> **Data under study**
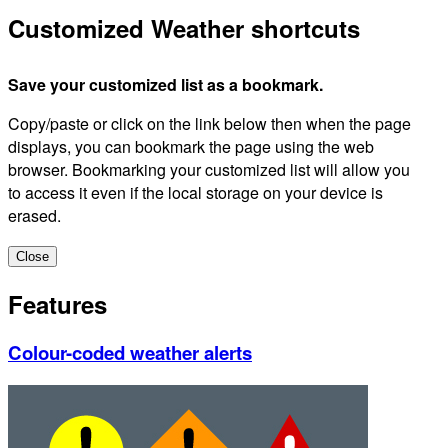
Customized Weather shortcuts
Save your customized list as a bookmark.
Copy/paste or click on the link below then when the page
displays, you can bookmark the page using the web
browser. Bookmarking your customized list will allow you
to access it even if the local storage on your device is
erased.
Close
Features
Colour-coded weather alerts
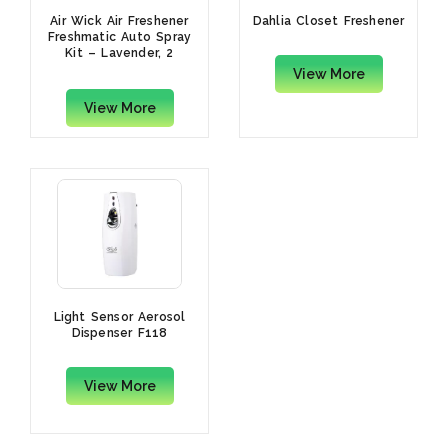
Air Wick Air Freshener
Dahlia Closet Freshener
Freshmatic Auto Spray
Kit – Lavender, 2
Gadgets And 2 Refills,
View More
250 ml Each (Pack Of 2)
View More
Light Sensor Aerosol
Dispenser F118
View More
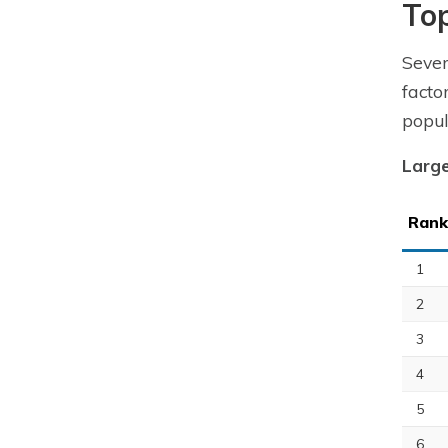
To
Seve
facto
popul
Large
Rank
1
2
3
4
5
6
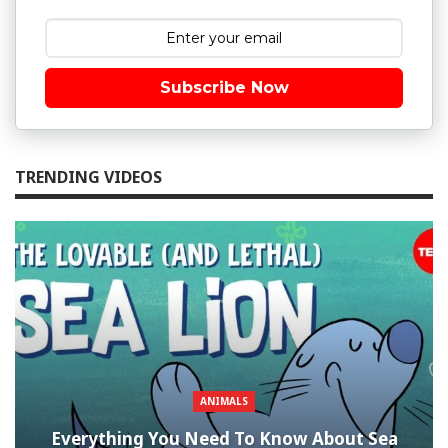
Subscribe Now
TRENDING VIDEOS
ANIMALS
Everything You Need To Know About Sea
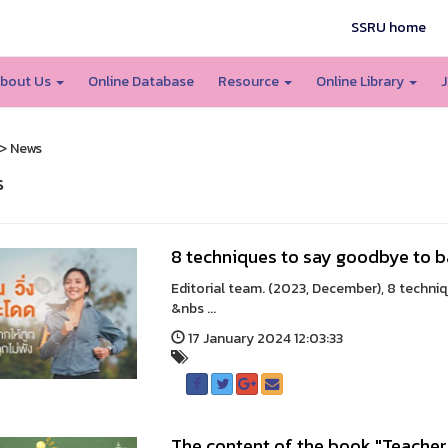
SSRU home
bout Us
Online Database
Resource
Online Library
J
> News
s
8 techniques to say goodbye to 
Editorial team. (2023, December), 8 techni
&nbs ...
17 January 2024 12:03:33
The content of the book "Teacher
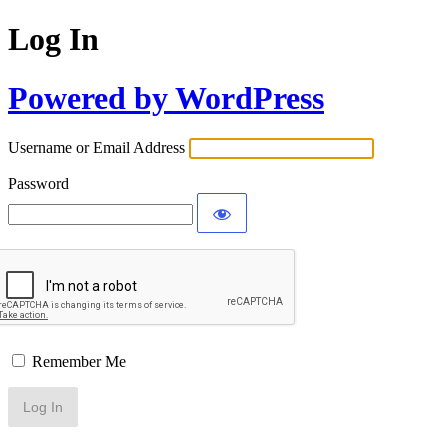
Log In
Powered by WordPress
Username or Email Address
Password
Remember Me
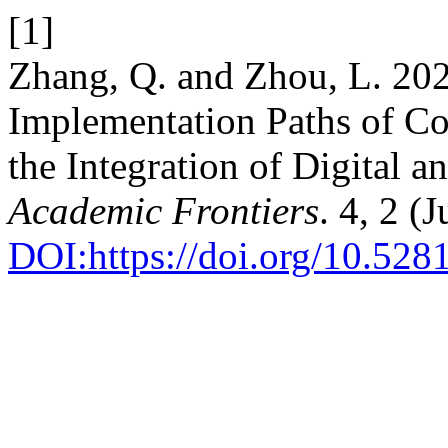
[1]
Zhang, Q. and Zhou, L. 202
Implementation Paths of Co
the Integration of Digital 
Academic Frontiers
. 4, 2 (
DOI:https://doi.org/10.52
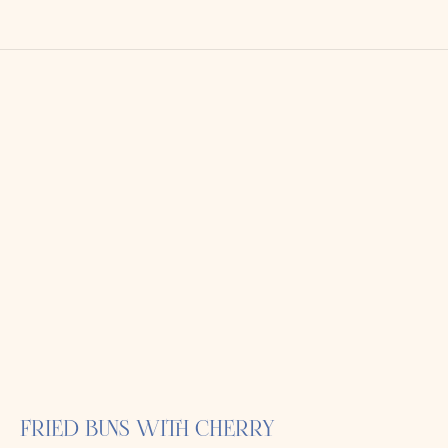
FRIED BUNS WITH CHERRY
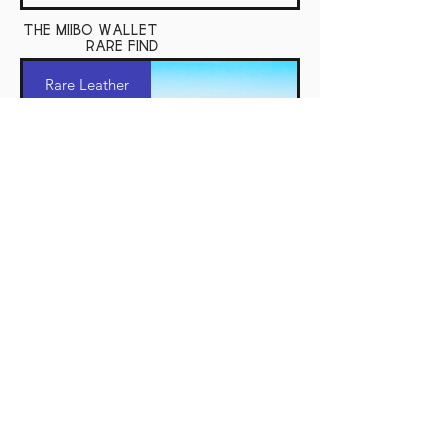
the miibo wallet
rare find
Rare Leather
The Miibo Wallet
The miibo wallet rare find shares all the
same qualities as the standard miibo. Here I
use hard to find shell cordovan and J and FJ
Baker harness leather.
Price
$280.00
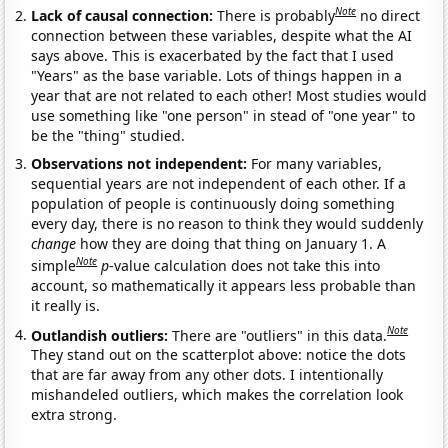
Note
Lack of causal connection:
There is probably
no direct
connection between these variables, despite what the AI
says above. This is exacerbated by the fact that I used
"Years" as the base variable. Lots of things happen in a
year that are not related to each other! Most studies would
use something like "one person" in stead of "one year" to
be the "thing" studied.
Observations not independent:
For many variables,
sequential years are not independent of each other. If a
population of people is continuously doing something
every day, there is no reason to think they would suddenly
change
how they are doing that thing on January 1. A
Note
simple
p
-value calculation does not take this into
account, so mathematically it appears less probable than
it really is.
Note
Outlandish outliers:
There are "outliers" in this data.
They stand out on the scatterplot above: notice the dots
that are far away from any other dots. I intentionally
mishandeled outliers, which makes the correlation look
extra strong.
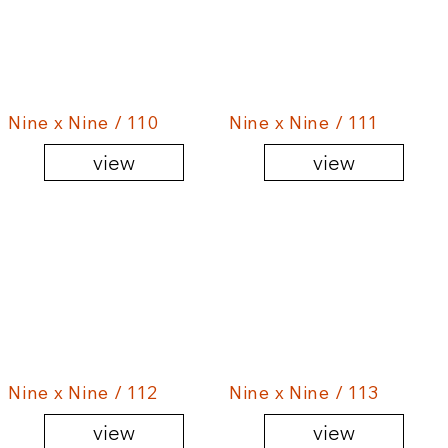
Nine x Nine / 110
Nine x Nine / 111
view
view
Nine x Nine / 112
Nine x Nine / 113
view
view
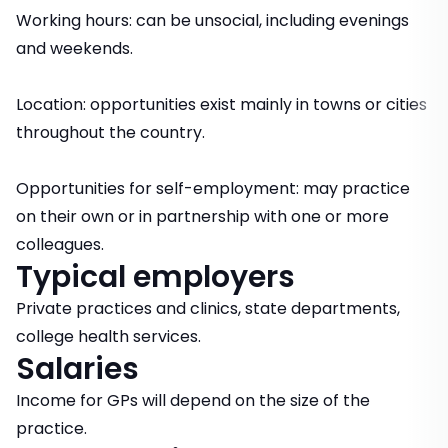
Working hours: can be unsocial, including evenings
and weekends.
Location: opportunities exist mainly in towns or cities
throughout the country.
Opportunities for self-employment: may practice
on their own or in partnership with one or more
colleagues.
Typical employers
Private practices and clinics, state departments,
college health services.
Salaries
Income for GPs will depend on the size of the
practice.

> **What to produce**
For this task, copy every line of the material in which "doing" appears.

> **Finished task**
population of people is continuously doing something
how they are doing that thing on January 1. A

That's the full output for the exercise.